One final observation. Footprints are difficult to calculate as they require sophisticated global models. I can speak for France because that’s a country I know fairly well. Based on the Global Carbon Project data (the data used by Our world in data), France reduced its consumption-based emissions by 25% from 1995 (500 million tons, 8.7 ton per person) to 2021 (375 million tons, 5.8 tons per person). But this is far-away from reality. Looking at more refined and recent data from the French government, we get a slightly different picture. The carbon footprint in 1995 was 11 tons per person, 26% higher than the Our World in Data / Global Carbon Project estimation, and the one in 2021 was 8.9 tons, 53% higher. The difference is substantial.
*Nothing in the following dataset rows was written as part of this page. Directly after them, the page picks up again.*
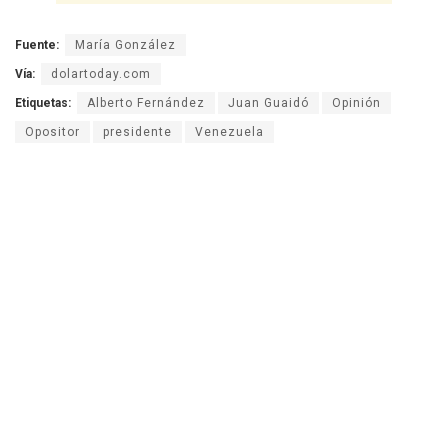
Fuente:
María González
Vía:
dolartoday.com
Etiquetas:
Alberto Fernández
Juan Guaidó
Opinión
Opositor
presidente
Venezuela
The -25% reduction announced by Our World in Data is actually only a -9% reduction, so 2,7 times smaller

[...] When it comes to the decoupling we need to effectively address the multiple biocrises of today, all scientific evidence confirm that it hasn’t happened yet. Being precautious, we should not expect much more than what we already had, that is relative decoupling with rare situations of often local and temporary – and in any case meagre – absolute decoupling of a few isolated resources or impacts. I say this without a celebratory grin. I actually wish green growth existed. Of course, there are also social issues linked to economic growth, but taking ecosystems out of the picture would simplify the problem, or at least give us more time to solve it. I have no sentimental prejudice here, it just feels so irresponsibly foolish to bet the survival of humanity on a highly improbable miracle. My worry is that we’re losing precious time arguing that maybe, one day, perhaps, if-this-if-that, decoupling could happen. In the meantime, we are merely tinkering with a system that should be radically transformed.

The story of decoupling is reassuring; it’s a don’t worry, everything is fine, everything is going to be okay kind of thing to say. And this is precisely why that story is dangerous. As ecosystems are getting nightmarishly worse, the fable of green growth is acting as a kind of macroeconomic greenwashing, especially when mobilised to discredit other, more radical solutions to the ecological crisis.